But the young woman doubted the sage’s ability. She bragged to her friends that she could trick the old sage and confuse her. This would show everyone that the old woman was a fake! The young woman held in her hand a little chickadee and told her friends, “I’ll climb the mountain and find this wise woman, and when I do I will hold this little chickadee behind my back. I’ll ask her if the bird is alive or dead. If she says dead, I will bring the bird out and show her that the bird is alive. If she says alive I will crush it quietly with my hands behind my back and bring it out and show her that it is dead.”
With that intention she climbed to the top of the mountain and searched for the wise woman. When she found the hut, she called out, “Old woman! Old woman!”
A quiet voice answered from behind the closed door, “What is it you want my daughter?”

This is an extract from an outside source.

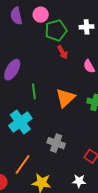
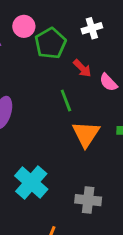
red arrow: (62, 52) -> (82, 68), moved
green line: (34, 91) -> (66, 100), moved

“I have a question for you.” She hid the bird behind her back.
The old woman spoke from behind the door, “Then ask me, my daughter.”
The young woman smiled at her own cleverness and said, “Behind my back, I have a little bird in my hands. I want to know if the bird is alive or dead.”
After a few moments of deep silence, the old sage replied in a weary voice, “It is as you wish, my daughter.”
”The ancient teachings demand from us that we focus our attention most of all on the holy web of life we are part of and that obviously enmeshes us. This attention to the whole is what my people call holiness.“
—BROOKE MEDICINE EAGLE, CROW WISDOMKEEPER, AUTHOR
“Spiritual Thirst is the thirst of the self to feel that it is part of something large …”
—FROM ALCOHOL AND POETRY BY LEWIS HYDE, AMERICAN POET, PROFESSOR OF CREATIVE WRITING
Off the Page
Do the Grounding Meditation described on pages 231–32. When you feel grounded ask yourself, What does my body want?
What does my soul need?
Journal your answers.
Ride the Wave of Breath
This particular meditation is good for relaxation, to help you prepare for sleep, or to unwind the mind when it is anxious. An object to focus on visually can help you to relax your attention on one thing and let go of worries and stress. Anxiety, stress, and worries will cover over your true nature like a cloud blocks the sun. It’s not wrong to feel anxious, but if you remain masked in anxiety for too long the light of your essential self will be hidden. Water is a particularly good image for “washing away” stress and anxiety. So use this meditation, with the illustration on the opposite page, to wash away your worries like releasing the rain out of the cloud. This lets your true nature shine through. Give yourself five minutes to practice this meditation and then at least five more minutes to journal.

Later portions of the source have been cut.